La reciente votación en la Cámara de Diputados, donde la reforma electoral de la administración de Claudia Sheinbaum fue rechazada al no alcanzar la mayoría calificada (259 votos a favor frente a 234 en contra), no solo representa un freno legislativo, sino un espejo de las profundas fracturas en el bloque oficialista y la consolidación de una oposición que, por primera vez en el sexenio, logró jalar a su causa a los aliados tradicionales del Gobierno.
Los Protagonistas del “No”
En este tablero, ciertos nombres destacaron por la solidez de su argumentación técnica, logrando desmantelar la narrativa de la “austeridad republicana” para exponer los riesgos estructurales de la propuesta.
Elías Lixa Abimerhi (PAN): Se posicionó como el estratega del bloque. Su argumento más potente fue el vacío legal frente al crimen organizado. Lixa cuestionó con éxito por qué la reforma, supuestamente integral, omitía mecanismos para frenar el financiamiento ilícito en procesos internos, calificando la omisión como una “puerta abierta a la narcopolítica”.
Kenia López Rabadán (PAN/Mesa Directiva): Desde la presidencia de la Mesa, fue la voz de la defensa institucional. Su postura se centró en la autonomía del INE, argumentando que reducir la estructura operativa de los OPLEs y del propio instituto no era “ahorro”, sino un “atentado a la logística democrática” que garantiza que el voto se cuente bien.
Lilia Aguilar (PT): Aunque técnicamente aliada del oficialismo, su rebelión fue simbólica. Denunció el sectarismo de Morena y advirtió que la reforma no buscaba empoderar al pueblo, sino asegurar el control de las cúpulas, lo que le valió ataques digitales que ella misma denunció en tribuna.

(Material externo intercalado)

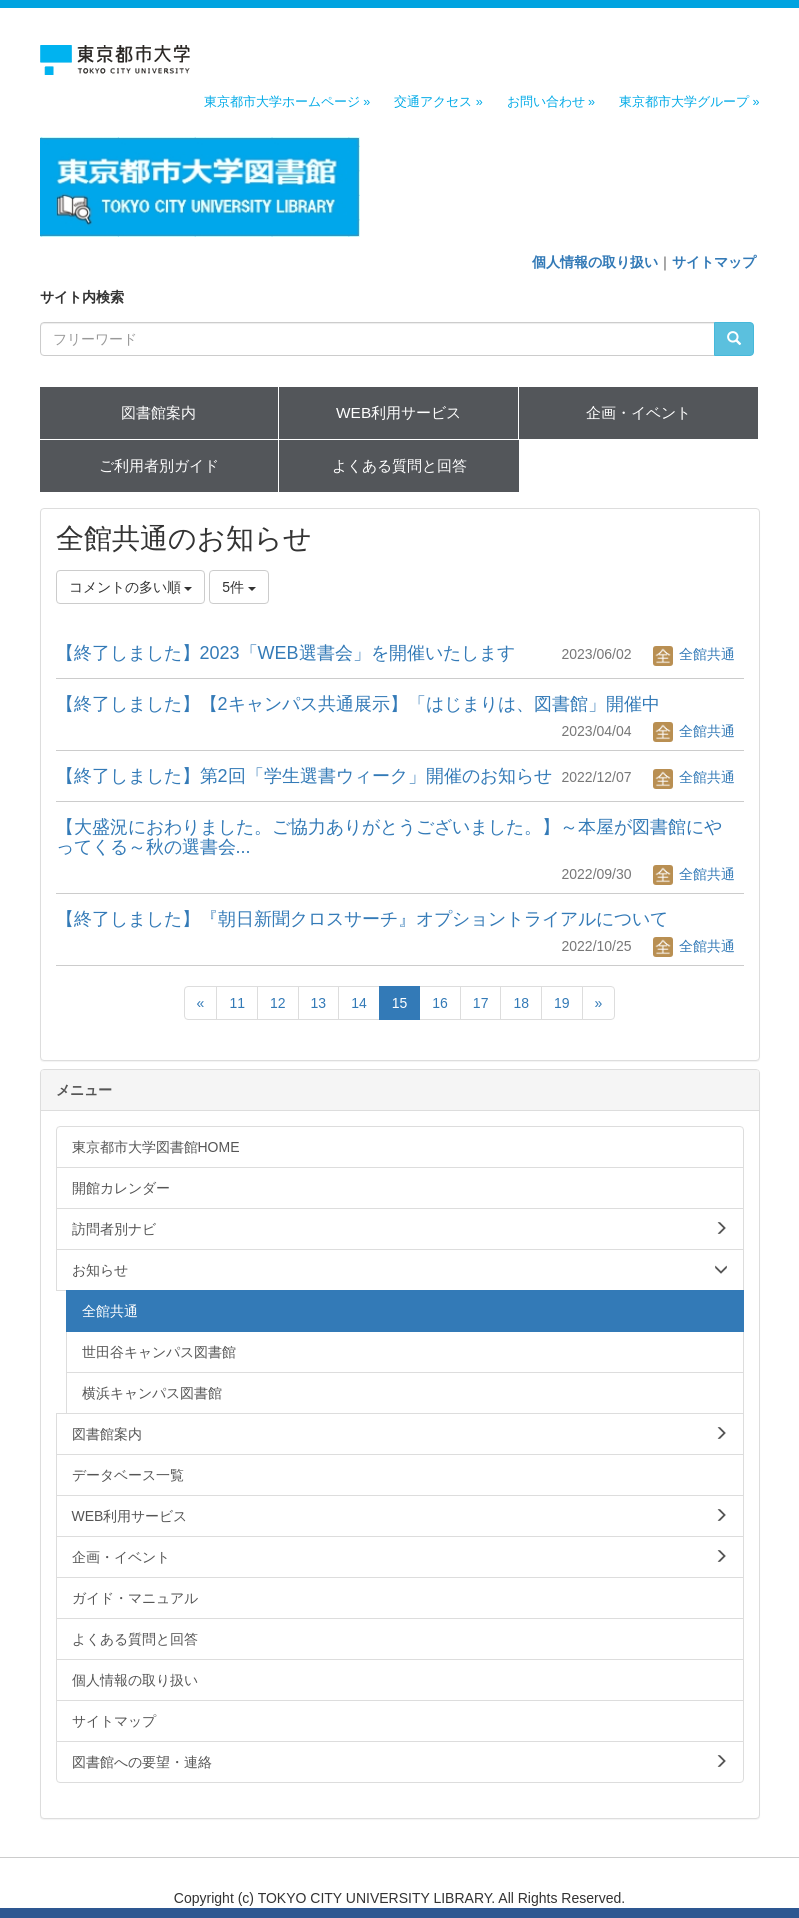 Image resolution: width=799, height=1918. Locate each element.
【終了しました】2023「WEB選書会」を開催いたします (285, 653)
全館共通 (694, 654)
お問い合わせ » (551, 102)
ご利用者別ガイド (159, 465)
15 (400, 1003)
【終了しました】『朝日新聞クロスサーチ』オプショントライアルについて (362, 919)
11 (237, 1003)
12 (278, 1003)
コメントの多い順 (131, 587)
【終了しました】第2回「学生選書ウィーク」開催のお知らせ (304, 776)
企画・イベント (638, 412)
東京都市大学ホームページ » (287, 102)
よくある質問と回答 (399, 465)
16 (440, 1003)
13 (319, 1003)
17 (481, 1003)
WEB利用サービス (398, 412)
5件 (239, 587)
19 (562, 1003)
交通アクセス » (438, 102)
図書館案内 (158, 412)
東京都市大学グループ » (689, 102)
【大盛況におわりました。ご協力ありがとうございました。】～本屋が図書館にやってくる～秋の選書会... (389, 837)
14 (359, 1003)
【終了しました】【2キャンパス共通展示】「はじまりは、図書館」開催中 (358, 704)
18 (521, 1003) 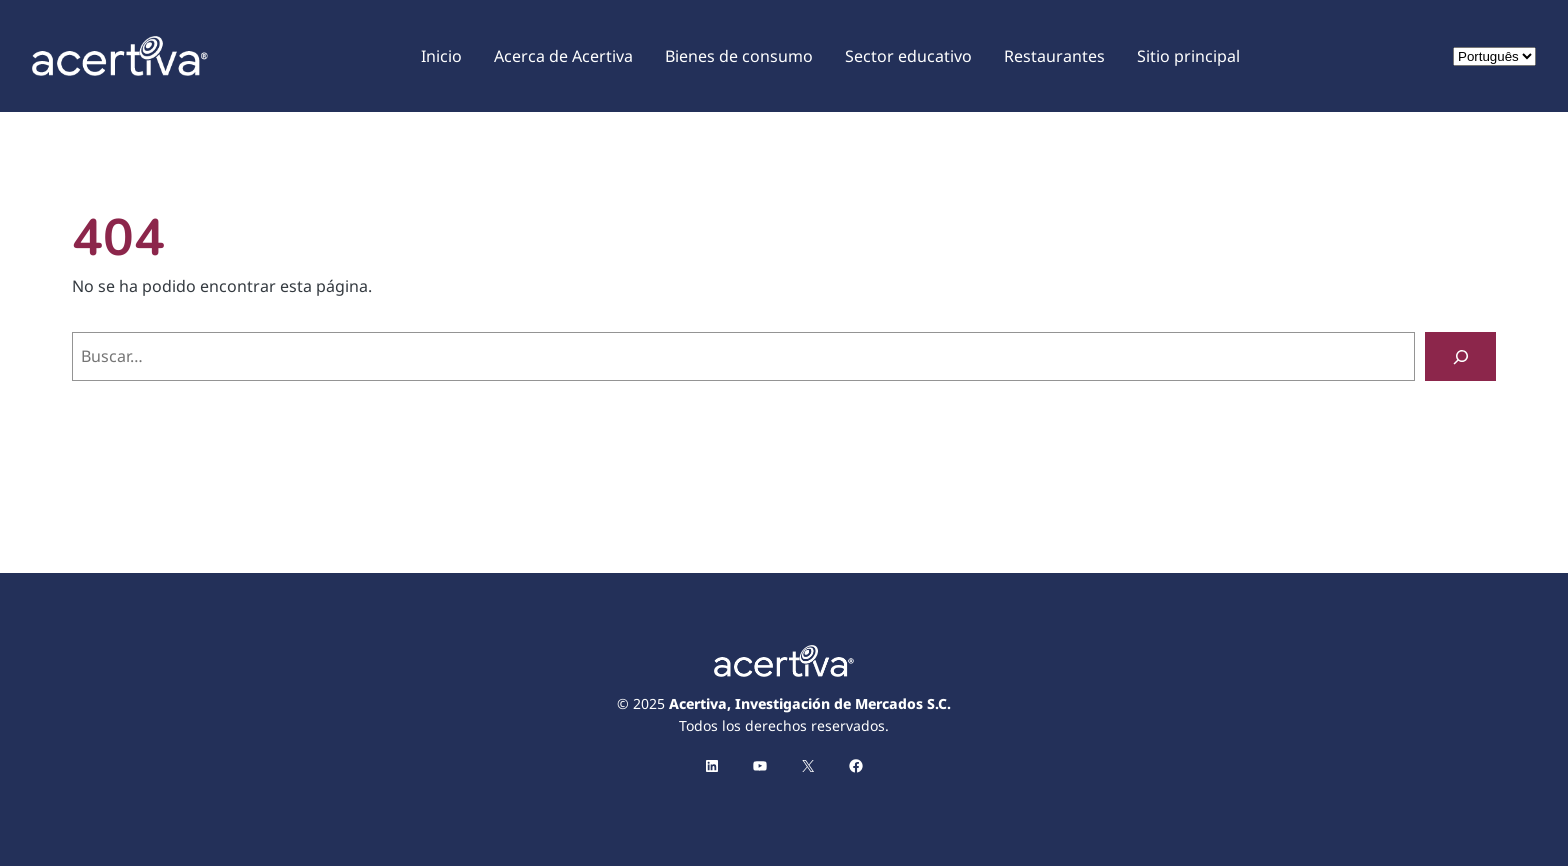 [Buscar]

Contradicciones y puntos ciegos
Sin embargo, el bloque opositor no está libre de incoherencias que el oficialismo supo señalar para intentar desacreditarlos:
El dilema del dinero: Mientras el PRI y MC defendían el financiamiento público como la única barrera contra el dinero sucio, Morena les recordó que en el pasado ambos partidos han sido señalados por opacidad. La contradicción radica en defender el presupuesto público para “limpiar” la política cuando sus propios controles internos han fallado históricamente.
La defensa de los plurinominales: La oposición argumentó que eliminar a los diputados de representación proporcional es un golpe a las minorías (lo cual es técnicamente cierto). No obstante, la contradicción política surge de años de discurso donde los mismos partidos de oposición prometieron “reducir el gasto del Congreso”, una promesa que ahora choca con su necesidad de mantener esas curules para sobrevivir políticamente.
El “Plan B” como fantasma: La oposición celebró el rechazo de la reforma constitucional, pero su contradicción estratégica es haber dejado el terreno libre para un Plan B de leyes secundarias. Al no negociar puntos medios en la Constitución, ahora se enfrentan a cambios legales que Morena puede aprobar por mayoría simple, donde el margen de maniobra de la oposición será nulo.
Conclusión
El rechazo a la llamada “Ley Maduro” es una victoria táctica para la oposición y un recordatorio de que la soberanía no se ejerce por decreto. Sin embargo, la victoria será pírrica si no logran proponer una alternativa que atienda el reclamo social por elecciones menos costosas sin entregar la autonomía del árbitro. La democracia mexicana ha ganado un respiro, pero la batalla por las leyes secundarias apenas comienza.